Tsikhanouskaya also demanded entry and free movement for the U.N. independent human rights investigator on Belarus, Anais Marin.
Marin told the council the situation in the country “has never been as catastrophic as it has been in the past month” and “is all the more worrying as it continues to deteriorate.”
She warned that “there is a great risk that a spiral of violence could threaten regional peace and security.”
“When a government announces its readiness to use the army against its own citizens in peacetime, when it baselessly accuses its neighbors of interference and aggression, and when it is prepared to sacrifice the sovereignty of the country and the independence of its institutions in order to stay in place at all costs, it is international peace and security that are threatened,” Marin said.
She called on all parties to exercise restraint, saying “the only possible way out of this unprecedented crisis is dialogue, which must be open, honest, and include civil society in particular.”
Call for dialogue renewed
Tsikhanouskaya also demanded an end to attacks and arrests of protesters, the immediate release of all political prisoners and an end to the intimidation and targeting of members of the Coordination Council, which she formed to organize a peaceful and orderly transfer of power from Lukashenko.
“I want to make it very clear, collaboration with the regime of Mr. Lukashenko at the moment means the support for violence and blatant violation of human rights,” she said.
The opposition leader said, “We are ready and open to a dialogue with all sides, all parties and all countries that respect the sovereignty and the territorial integrity of Belarus."
Lukashenko has dismissed demands from the EU, U.S. and others to engage in a dialogue with the opposition.
Facing Western criticism, the Belarusian leader has sought to secure support from Russia, which has a union agreement with Belarus envisaging close political, economic and military ties. Russian President Vladimir Putin has said he is ready to send police to Belarus at Lukashenko’s request if the demonstrations turn violent.

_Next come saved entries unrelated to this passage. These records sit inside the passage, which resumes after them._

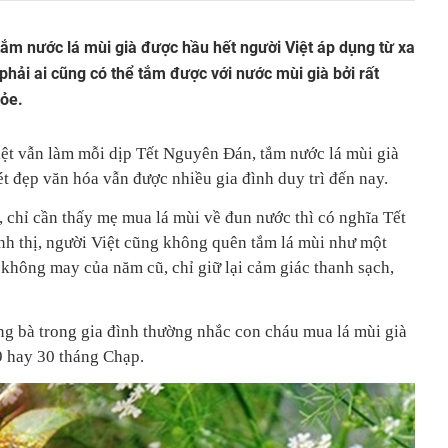
 tắm nước lá mùi già được hầu hết người Việt áp dụng từ xa
phải ai cũng có thể tắm được với nước mùi già bởi rất
hỏe.
ệt vẫn làm mỗi dịp Tết Nguyên Đán, tắm nước lá mùi già
ét đẹp văn hóa vẫn được nhiều gia đình duy trì đến nay.
, chỉ cần thấy mẹ mua lá mùi về đun nước thì có nghĩa Tết
ành thị, người Việt cũng không quên tắm lá mùi như một
 không may của năm cũ, chỉ giữ lại cảm giác thanh sạch,
ng bà trong gia đình thường nhắc con cháu mua lá mùi già
9 hay 30 tháng Chạp.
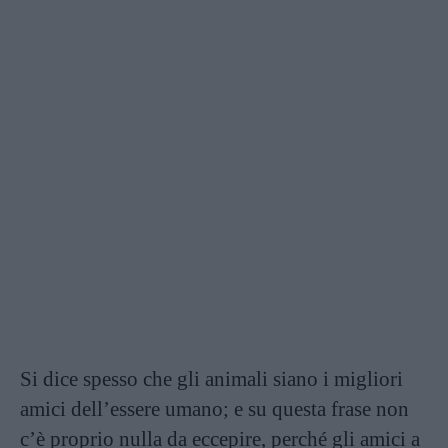
Si dice spesso che gli animali siano i migliori
amici dell’essere umano; e su questa frase non
c’è proprio nulla da eccepire, perché gli amici a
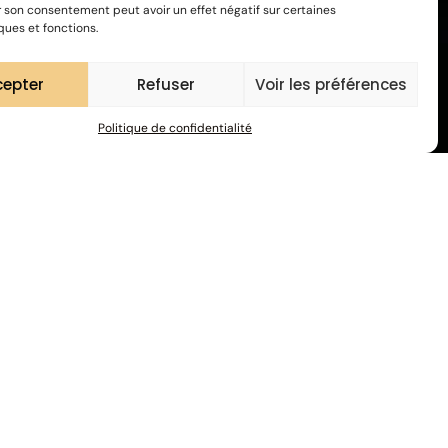
r son consentement peut avoir un effet négatif sur certaines
ques et fonctions.
cepter
Refuser
Voir les préférences
Politique de confidentialité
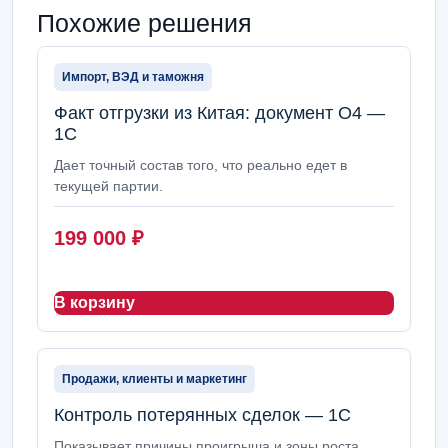
Похожие решения
Импорт, ВЭД и таможня
Факт отгрузки из Китая: документ О4 —
1С
Дает точный состав того, что реально едет в
текущей партии.
199 000
₽
В корзину
Продажи, клиенты и маркетинг
Контроль потерянных сделок — 1С
Показывает причины проигрыша и зоны роста.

During Friday’s meeting, organized by Estonia which is serving a two-year term on the Security Council, Russia and China opposed any internal interference in Belarus’ affairs while Western nations and former Soviet bloc countries including Romania, Poland and Ukraine rejected the election result and urged an end to violence and a political dialogue.
As the virtual meeting was taking place, hundreds of messages appeared in the chat box, almost all backing Tsikhanouskaya, many calling her “president of the Republic of Belarus.”